Given information:
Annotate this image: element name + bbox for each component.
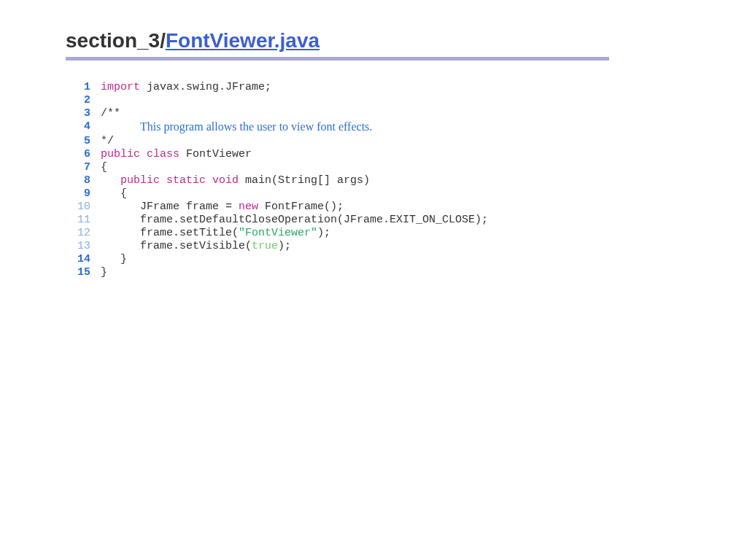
code-content: frame.setVisible(true); (101, 240, 291, 253)
code-line: 15 } (66, 266, 681, 279)
title-prefix: section_3/ (66, 29, 166, 52)
code-line: 3 /** (66, 107, 681, 120)
code-content: */ (101, 135, 114, 148)
line-number: 2 (66, 94, 101, 107)
code-line: 1 import javax.swing.JFrame; (66, 81, 681, 94)
code-line: 9 { (66, 187, 681, 201)
code-content: public class FontViewer (101, 148, 252, 161)
code-line: 13 frame.setVisible(true); (66, 240, 681, 253)
line-number: 11 (66, 214, 101, 227)
title-underline (66, 57, 609, 61)
code-content: /** (101, 107, 120, 120)
code-line: 5 */ (66, 135, 681, 148)
line-number: 6 (66, 148, 101, 161)
line-number: 12 (66, 227, 101, 240)
code-line: 11 frame.setDefaultCloseOperation(JFrame… (66, 214, 681, 227)
line-number: 10 (66, 201, 101, 214)
javadoc-text: This program allows the user to view fon… (140, 120, 372, 133)
line-number: 9 (66, 187, 101, 201)
code-content: } (101, 266, 107, 279)
line-number: 4 (66, 120, 101, 135)
code-content: public static void main(String[] args) (101, 174, 370, 187)
code-line: 2 (66, 94, 681, 107)
line-number: 5 (66, 135, 101, 148)
page-title: section_3/FontViewer.java (66, 29, 681, 52)
line-number: 15 (66, 266, 101, 279)
code-content: import javax.swing.JFrame; (101, 81, 271, 94)
code-line: 8 public static void main(String[] args) (66, 174, 681, 187)
code-content: { (101, 187, 127, 201)
code-line: 14 } (66, 253, 681, 266)
code-content: frame.setDefaultCloseOperation(JFrame.EX… (101, 214, 488, 227)
slide: section_3/FontViewer.java 1 import javax… (0, 0, 747, 279)
code-line: 10 JFrame frame = new FontFrame(); (66, 201, 681, 214)
code-content: frame.setTitle("FontViewer"); (101, 227, 330, 240)
code-content: This program allows the user to view fon… (101, 120, 372, 135)
line-number: 7 (66, 161, 101, 174)
line-number: 8 (66, 174, 101, 187)
line-number: 14 (66, 253, 101, 266)
code-line: 6 public class FontViewer (66, 148, 681, 161)
code-line: 7 { (66, 161, 681, 174)
line-number: 13 (66, 240, 101, 253)
title-filename-link[interactable]: FontViewer.java (166, 29, 320, 52)
code-content: JFrame frame = new FontFrame(); (101, 201, 344, 214)
code-content: { (101, 161, 107, 174)
code-line: 4 This program allows the user to view f… (66, 120, 681, 135)
line-number: 3 (66, 107, 101, 120)
code-content: } (101, 253, 127, 266)
line-number: 1 (66, 81, 101, 94)
code-line: 12 frame.setTitle("FontViewer"); (66, 227, 681, 240)
code-listing: 1 import javax.swing.JFrame; 2 3 /** 4 T… (66, 81, 681, 279)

How to complete this task: Scan the listing above. Gather each line that contains the word "setTitle".

Task solution:
code-content: frame.setTitle("FontViewer"); (101, 227, 330, 240)
code-line: 12 frame.setTitle("FontViewer"); (66, 227, 681, 240)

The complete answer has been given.